In this study, the goiter reduced to a normal size and returned to hypo/isoechoic parenchyma after chemotherapy in 3 cases, complete remission was 100%. 2 cases went through a relative long period of remission (8, 9 years) and one case died, another relapsed. The third case with systemic dissemination, had a 6 years history of goiter, died of brain involvement and hemorrhage after 2.5 years. Combined chemotherapy for advanced-stage disease can achieve complete remission in 90%~100% of patients. However, relapses are unfortunately common within 3 to 6 years (10%~35%), which can occur after many years and may involve other extranodal sites. The 59-year female with a 7 years history of MZL, concomitant lymphocytic leukemia and bone marrow involvement, survived for 9 years after chemotherapy, then died of lung infection. In summary, mortality (3/11, 27.3%) was unfavorable, survival to date was 8.5 years (2-16 years) in our study.
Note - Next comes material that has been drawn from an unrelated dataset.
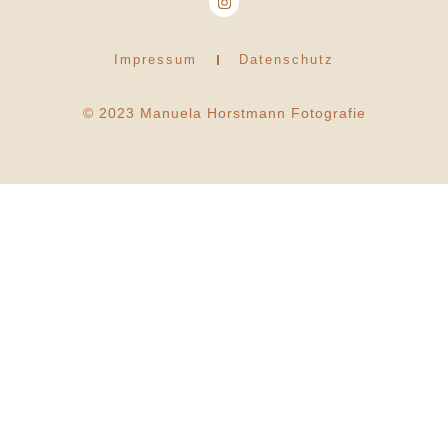
Impressum
Datenschutz
© 2023 Manuela Horstmann Fotografie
In addition, three cases without treatment experienced a period of time (6 months, 2 years, and 3 years) with no significant change of tumor, survived for many years(4, 9, 10 years) with disease-specific to date. We found thyroid MALT lymphomas disappeared, appeared, increased, shrunk, even reoccurred on serial sonograms in 2 cases without treatment. And relapsed masses decreased in size in 1 case at 8 years after subtotal thyroidectomy during a long period of follow-up ultrasound. It is first time that the self-limiting changes of thyroid MALT lymphoma was demonstrated in the form of ultrasonic images, which has not been reported in the literatures we read.
Thyroid MALT lymphoma follows a relatively benign course and historically demonstrates a better response to treatment. The 5-year disease-free survival rates approach 96%~100%, higher than 71%~75% for DLBCL and the other histological subtypes [19, 31]. Poor prognostic factors include advanced age and stage, the presence of DLBCL, lack of treatment with radiation, greater tumor size, mediastinal involvement, rapid clinical growth, and the presence of B symptoms. However, there is the opposite opinion that involvement of multiple extranodal sites and even bone marrow involvement do not appear to confer a worse prognosis [27, 28]. In the end, the ideal treatment management should remain relative indolent and self-limiting conditions for many years and preserve the patients’ quality of life and longevity.
There are some shortcomings in the present study. Surgical excision in 3 cases had superior diagnostic accuracy in comparison with CNB in 8 cases. Biopsied tissue samples do not represent pathological features of entire tumor involvement with insufficient evidence, affecting the analysis of ultrasound characteristics. The other major limitation was the small sample size due to the morbidity and longer clinical course of thyroid MALT lymphoma, which failed to reach statistical significance. Further studies with large cohorts of patients and comprehensive analysis are needed to address this issue.